Re: [Qemu-devel] Using aio_poll for timer carrier threads

2013-08-19 Thread Paolo Bonzini
Il 14/08/2013 14:32, Jan Kiszka ha scritto:
 I still need to check more corner cases as timer dequeuing can now race
 with the handler execution, ie. a dequeued timer can still see one more
 handler run after timer_del returned. That's a property one can easily
 take into account when writing device models, but it has to be kept in
 mind that it's different from current behavior.
 
 Updated queue is at git://git.kiszka.org/qemu.git queues/rt.new3 again.

I took a look here, there are several patches that I guess are basically
ready... two random things I noticed:

(1) rcu_init() must be called in rcutorture too

(2) there are several load/store functions in exec.c that do not go
through address_space_rw.  These would not call
qemu_flush_coalesced_mmio_buffer() after your patch provide
address_space_rw_unlocked.  I think that in most cases the solution
should be to make these functions go through address_space_rw.

Paolo



Re: [Qemu-devel] Using aio_poll for timer carrier threads

2013-08-19 Thread Paolo Bonzini
Il 13/08/2013 16:54, Jan Kiszka ha scritto:
  Using an AioContext lock for timers is somewhat complicated for lock
  ordering, because context A could try to modify a timer from context B,
  at the same time when context B is modifying a timer from context A.
  This would cause a deadlock.
 That's like MMIO access on device A triggers MMIO access on B and vice
 versa - why should we need this, so why should we support this? I think
 the typical case is that timers (and their lists) and data structures
 they access have a fairly close relation, thus can reuse the same lock.

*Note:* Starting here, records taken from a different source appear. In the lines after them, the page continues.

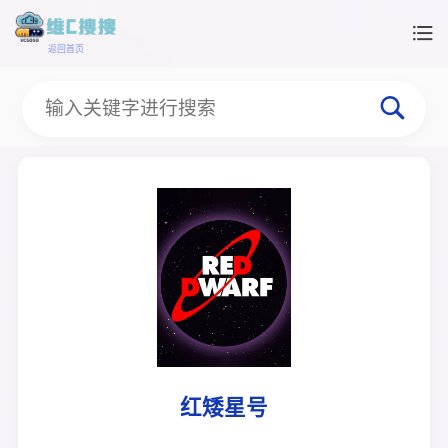
返回首页
红矮星号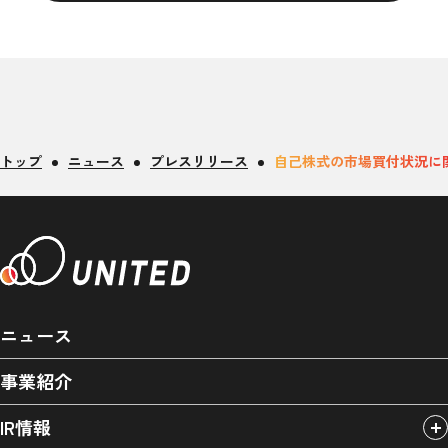
トップ
ニュース
プレスリリース
自己株式の市場買付状況に
ニュース
事業紹介
IR情報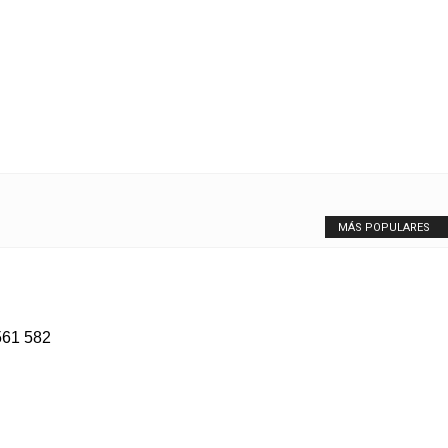
MÁS POPULARES
561 582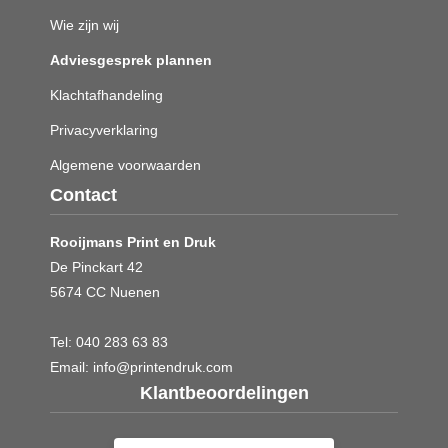
Wie zijn wij
Adviesgesprek plannen
Klachtafhandeling
Privacyverklaring
Algemene voorwaarden
Contact
Rooijmans Print en Druk
De Pinckart 42
5674 CC Nuenen
Tel:
040 283 63 83
Email:
info@printendruk.com
Klantbeoordelingen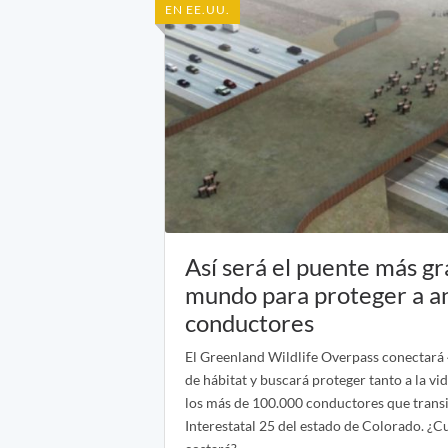
EN EE.UU.
Así será el puente más gr
mundo para proteger a a
conductores
El Greenland Wildlife Overpass conectará
de hábitat y buscará proteger tanto a la vi
los más de 100.000 conductores que transit
Interestatal 25 del estado de Colorado. ¿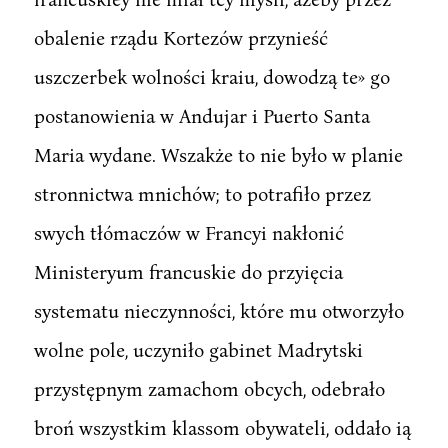
obalenie rządu Kortezów przynieść
uszczerbek wolności kraiu, dowodzą te» go
postanowienia w Andujar i Puerto Santa
Maria wydane. Wszakże to nie było w planie
stronnictwa mnichów; to potrafiło przez
swych tłómaczów w Francyi nakłonić
Ministeryum francuskie do przyięcia
systematu nieczynności, które mu otworzyło
wolne pole, uczyniło gabinet Madrytski
przystępnym zamachom obcych, odebrało
broń wszystkim klassom obywateli, oddało ią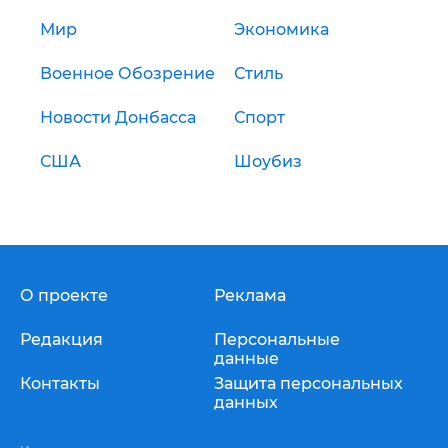
Мир
Экономика
Военное Обозрение
Стиль
Новости Донбасса
Спорт
США
Шоубиз
О проекте
Реклама
Редакция
Персональные
данные
Контакты
Защита персональных
данных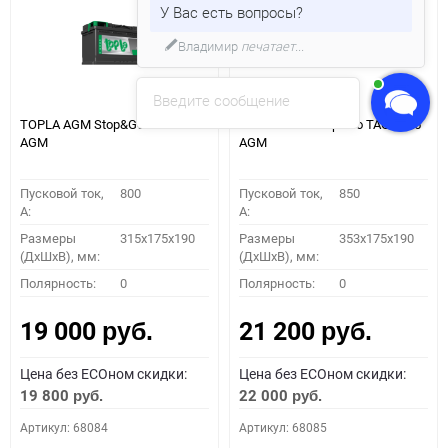
У Вас есть вопросы?
Владимир
печатает...
Введите сообщение
TOPLA AGM Stop&Go TAG80 L4
TOPLA AGM Stop&Go TAG95 L5
AGM
AGM
Пусковой ток,
800
Пусковой ток,
850
A:
A:
Размеры
315x175x190
Размеры
353x175x190
(ДхШхВ), мм:
(ДхШхВ), мм:
Полярность:
0
Полярность:
0
19 000
21 200
руб.
руб.
Цена без ECOном скидки:
Цена без ECOном скидки:
19 800
22 000
руб.
руб.
Артикул: 68084
Артикул: 68085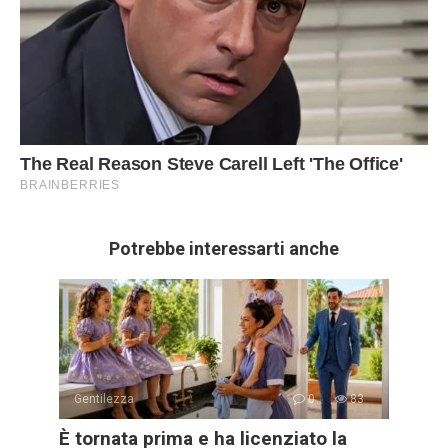
Potrebbe interessarti anche
Gentilezza
0
83
È tornata prima e ha licenziato la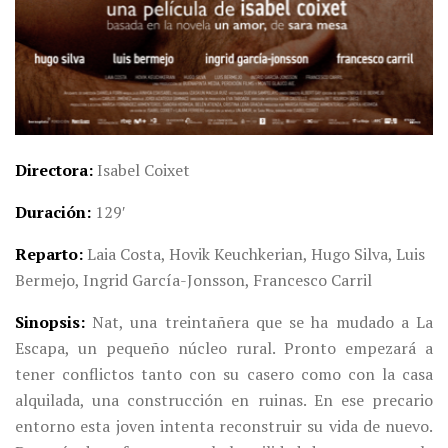
Directora
Isabel Coixet
Duración
129′
Reparto
Laia Costa, Hovik Keuchkerian, Hugo Silva, Luis
Bermejo, Ingrid García-Jonsson, Francesco Carril
Sinopsis
Nat, una treintañera que se ha mudado a La
Escapa, un pequeño núcleo rural. Pronto empezará a
tener conflictos tanto con su casero como con la casa
alquilada, una construcción en ruinas. En ese precario
entorno esta joven intenta reconstruir su vida de nuevo.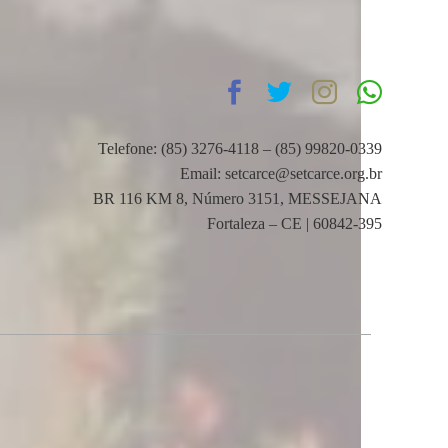
Telefone: (85) 3276-4118 – (85) 99820-0339
Email: setcarce@setcarce.org.br
BR 116 KM 8, Número 3151, MESSEJANA
Fortaleza – CE | 60842-395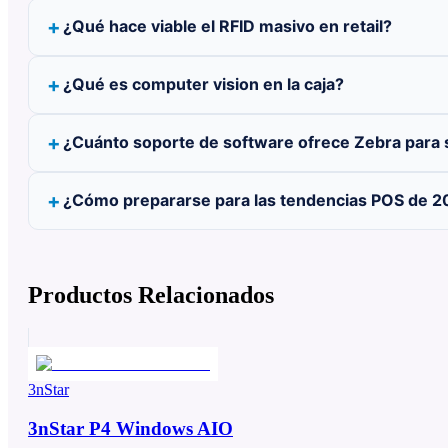
¿Qué hace viable el RFID masivo en retail?
¿Qué es computer vision en la caja?
¿Cuánto soporte de software ofrece Zebra para 
¿Cómo prepararse para las tendencias POS de 2
Productos Relacionados
3nStar
3nStar P4 Windows AIO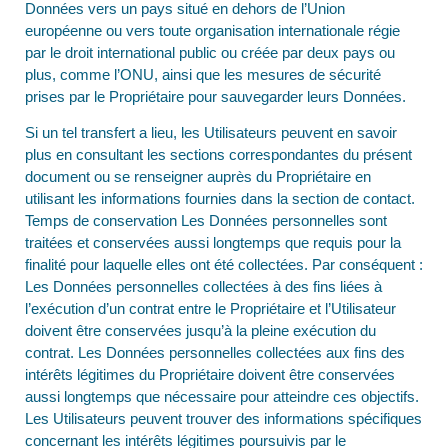
Données vers un pays situé en dehors de l’Union
européenne ou vers toute organisation internationale régie
par le droit international public ou créée par deux pays ou
plus, comme l’ONU, ainsi que les mesures de sécurité
prises par le Propriétaire pour sauvegarder leurs Données.
Si un tel transfert a lieu, les Utilisateurs peuvent en savoir
plus en consultant les sections correspondantes du présent
document ou se renseigner auprès du Propriétaire en
utilisant les informations fournies dans la section de contact.
Temps de conservation Les Données personnelles sont
traitées et conservées aussi longtemps que requis pour la
finalité pour laquelle elles ont été collectées. Par conséquent :
Les Données personnelles collectées à des fins liées à
l’exécution d’un contrat entre le Propriétaire et l’Utilisateur
doivent être conservées jusqu’à la pleine exécution du
contrat. Les Données personnelles collectées aux fins des
intérêts légitimes du Propriétaire doivent être conservées
aussi longtemps que nécessaire pour atteindre ces objectifs.
Les Utilisateurs peuvent trouver des informations spécifiques
concernant les intérêts légitimes poursuivis par le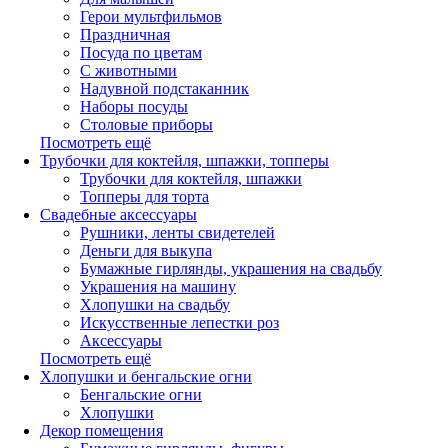
Герои мультфильмов
Праздничная
Посуда по цветам
С животными
Надувной подстаканник
Наборы посуды
Столовые приборы
Посмотреть ещё
Трубочки для коктейля, шпажки, топперы
Трубочки для коктейля, шпажки
Топперы для торта
Свадебные аксессуары
Рушники, ленты свидетелей
Деньги для выкупа
Бумажные гирлянды, украшения на свадьбу
Украшения на машину
Хлопушки на свадьбу
Искусственные лепестки роз
Аксессуары
Посмотреть ещё
Хлопушки и бенгальские огни
Бенгальские огни
Хлопушки
Декор помещения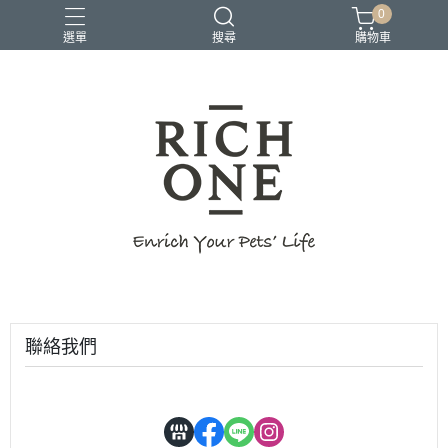
0
選單
搜尋
購物車
聯絡我們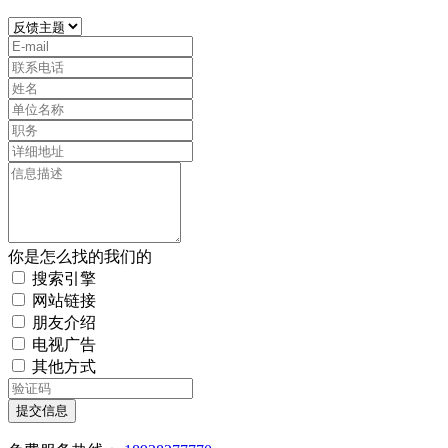
你是怎么找的我们的
搜索引擎
网站链接
朋友介绍
电视广告
其他方式
提交信息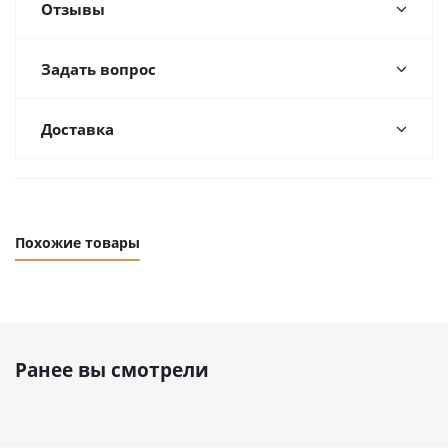
Отзывы
Задать вопрос
Доставка
Похожие товары
Ранее вы смотрели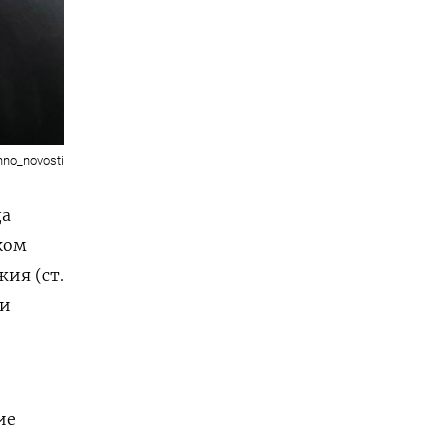
no_novosti
да
ком
ия (ст.
 и
ие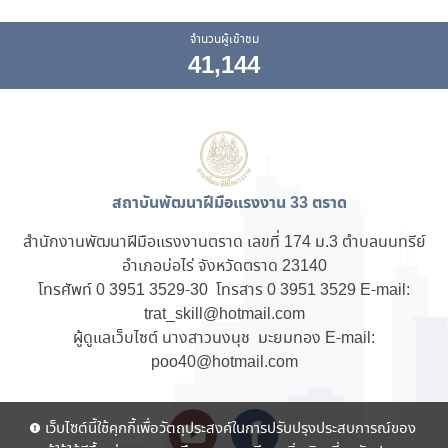
จำนวนผู้เข้าชม
41,144
สถาบันพัฒนาฝีมือแรงงาน 33 ตราด
สำนักงานพัฒนาฝีมือแรงงานตราด เลขที่ 174 ม.3 ตำบลนนทรีย์
อำเภอบ่อไร่ จังหวัดตราด 23140
โทรศัพท์ 0 3951 3529-30 โทรสาร 0 3951 3529 E-mail:
trat_skill@hotmail.com
ผู้ดูแลเว็บไซต์ นางสาวนงนุช มะยมทอง E-mail:
poo40@hotmail.com
เว็บไซต์นี้ใช้คุกกี้เพื่อวัตถุประสงค์ในการปรับปรุงประสบการณ์ของ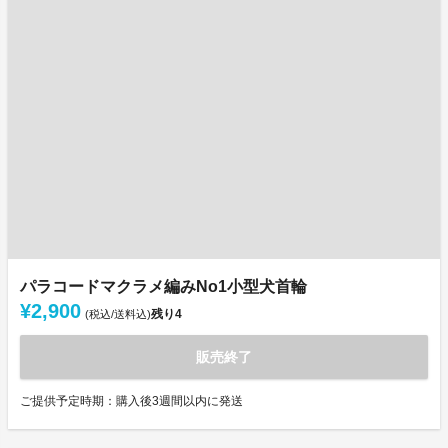
パラコードマクラメ編みNo1小型犬首輪
¥2,900
残り
4
(税込/送料込)
販売終了
ご提供予定時期：購入後3週間以内に発送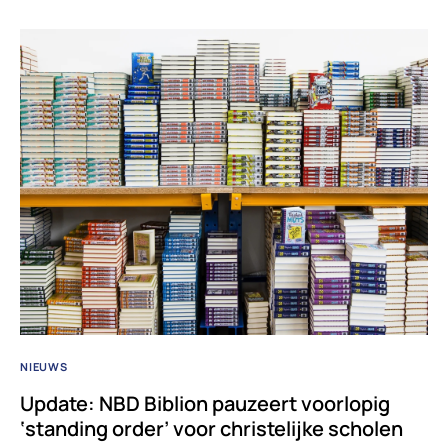
NIEUWS
Update: NBD Biblion pauzeert voorlopig
‘standing order’ voor christelijke scholen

Yes, that's true.  Still it would have to be documented, and using
too-coarse locks risks having many BQLs, which multiplies the complexity
(fine-grained locking at least keeps critical sections small and limits
the amount of nested locking).

I like Stefan's patches to make the timer list thread-safe, especially
if we can optimize it (with RCU?) to make the read side lockless.

Paolo



Re: [Qemu-devel] Using aio_poll for timer carrier threads

2013-08-19 Thread Jan Kiszka
On 2013-08-19 15:21, Paolo Bonzini wrote:
 Il 13/08/2013 16:54, Jan Kiszka ha scritto:
 Using an AioContext lock for timers is somewhat complicated for lock
 ordering, because context A could try to modify a timer from context B,
 at the same time when context B is modifying a timer from context A.
 This would cause a deadlock.
 That's like MMIO access on device A triggers MMIO access on B and vice
 versa - why should we need this, so why should we support this? I think
 the typical case is that timers (and their lists) and data structures
 they access have a fairly close relation, thus can reuse the same lock.
 
 Yes, that's true.  Still it would have to be documented, and using
 too-coarse locks risks having many BQLs, which multiplies the complexity
 (fine-grained locking at least keeps critical sections small and limits
 the amount of nested locking).

As this lock does not require taking other locks while holding it, it
should actually be fine.

 
 I like Stefan's patches to make the timer list thread-safe, especially
 if we can optimize it (with RCU?) to make the read side lockless.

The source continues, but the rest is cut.